O campo político – para pensar no conceito de Bourdieu – formula suas próprias
considerações de ação e existência. Pensemos inicialmente na concepção da ideia do que é o
político. Para o autor citado, a divisão da sociedade em campos constituem uma forma de
engessamento das relações entre os diversos campos existentes. Tentando ser mais didático: um
campo é um espaço de interação entre indivíduos com objetivos parecidos. Diria um microcosmo,
um pequeno espaço da sociedade onde se conectam sujeitos para relações que são pautadas por um
tipo de regramento interior.

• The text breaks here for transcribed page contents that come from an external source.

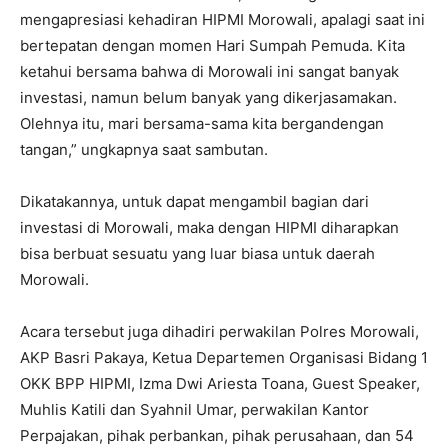
mengapresiasi kehadiran HIPMI Morowali, apalagi saat ini
bertepatan dengan momen Hari Sumpah Pemuda. Kita
ketahui bersama bahwa di Morowali ini sangat banyak
investasi, namun belum banyak yang dikerjasamakan.
Olehnya itu, mari bersama-sama kita bergandengan
tangan,” ungkapnya saat sambutan.
Dikatakannya, untuk dapat mengambil bagian dari
investasi di Morowali, maka dengan HIPMI diharapkan
bisa berbuat sesuatu yang luar biasa untuk daerah
Morowali.
Acara tersebut juga dihadiri perwakilan Polres Morowali,
AKP Basri Pakaya, Ketua Departemen Organisasi Bidang 1
OKK BPP HIPMI, Izma Dwi Ariesta Toana, Guest Speaker,
Muhlis Katili dan Syahnil Umar, perwakilan Kantor
Perpajakan, pihak perbankan, pihak perusahaan, dan 54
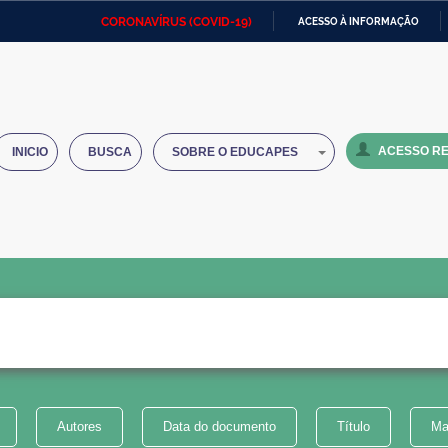
CORONAVÍRUS (COVID-19)
ACESSO À INFORMAÇÃO
Ministério da Defesa
Ministério das Relações
Mini
IR
Exteriores
PARA
O
Ministério da Cidadania
Ministério da Saúde
Mini
CONTEÚDO
ACESSO RE
INICIO
BUSCA
SOBRE O EDUCAPES
Ministério do Desenvolvimento
Controladoria-Geral da União
Minis
Regional
e do
Advocacia-Geral da União
Banco Central do Brasil
Plana
Autores
Data do documento
Título
Ma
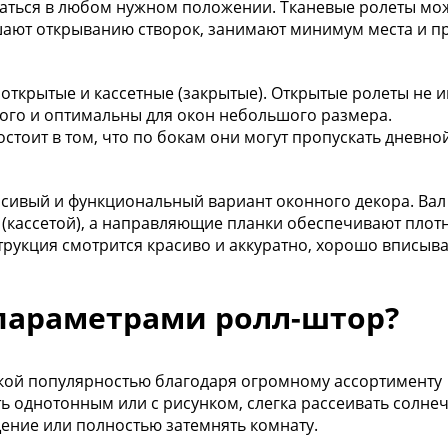
ваться в любом нужном положении. Тканевые ролеты мо
ешают открыванию створок, занимают минимум места и п
ткрытые и кассетные (закрытые). Открытые ролеты не 
рого и оптимальны для окон небольшого размера.
тоит в том, что по бокам они могут пропускать дневной
асивый и функциональный вариант оконного декора. Вал
(кассетой), а направляющие планки обеспечивают плот
трукция смотрится красиво и аккуратно, хорошо вписыва
 параметрами ролл-штор?
кой популярностью благодаря огромному ассортименту
ь однотонным или с рисунком, слегка рассеивать солне
щение или полностью затемнять комнату.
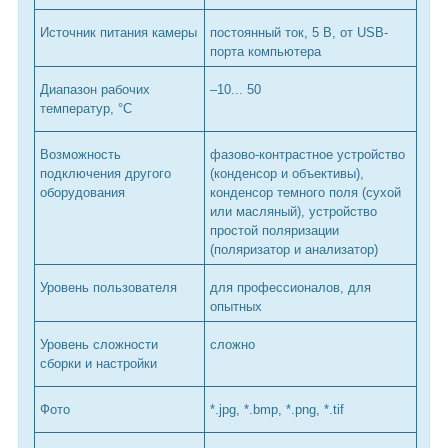
Источник питания камеры
постоянный ток, 5 В, от USB-
порта компьютера
Диапазон рабочих
–10... 50
температур, °С
Возможность
фазово-контрастное устройство
подключения другого
(конденсор и объективы),
оборудования
конденсор темного поля (сухой
или масляный), устройство
простой поляризации
(поляризатор и анализатор)
Уровень пользователя
для профессионалов, для
опытных
Уровень сложности
сложно
сборки и настройки
Фото
*.jpg, *.bmp, *.png, *.tif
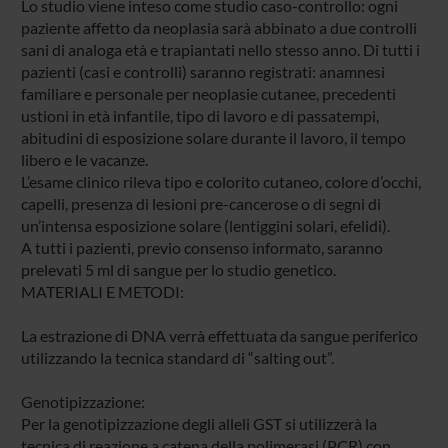
Lo studio viene inteso come studio caso-controllo: ogni
paziente affetto da neoplasia sarà abbinato a due controlli
sani di analoga età e trapiantati nello stesso anno. Di tutti i
pazienti (casi e controlli) saranno registrati: anamnesi
familiare e personale per neoplasie cutanee, precedenti
ustioni in età infantile, tipo di lavoro e di passatempi,
abitudini di esposizione solare durante il lavoro, il tempo
libero e le vacanze.
L’esame clinico rileva tipo e colorito cutaneo, colore d’occhi,
capelli, presenza di lesioni pre-cancerose o di segni di
un’intensa esposizione solare (lentiggini solari, efelidi).
A tutti i pazienti, previo consenso informato, saranno
prelevati 5 ml di sangue per lo studio genetico.
MATERIALI E METODI:
La estrazione di DNA verrà effettuata da sangue periferico
utilizzando la tecnica standard di “salting out”.
Genotipizzazione:
Per la genotipizzazione degli alleli GST si utilizzerà la
tecnica di reazione a catena della polimerasi (PCR) con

Não se trata aqui de falar de um idealismo ou da existência de algo para
além da ação humana. Particularmente me vejo muito distante da ideia estruturalista em que exista
um “mercado” que parece um tipo de divindade institucional onde as pessoas apenas seguem suas
normativas.
Para o caso do campo político em Bourdieu, a presença de uma expectativa ou a forma que
as ações são tomadas pelos indivíduos daquele campo formulam suas regras e maneiras de agir. Por
exemplo, fala-se de campo político como um local onde as pessoas envolvidas na prática política
obedecem uma prática interna como forma de adentrar o campo e nele crescer, sendo por ele
formado, então, tornando-se profissionais.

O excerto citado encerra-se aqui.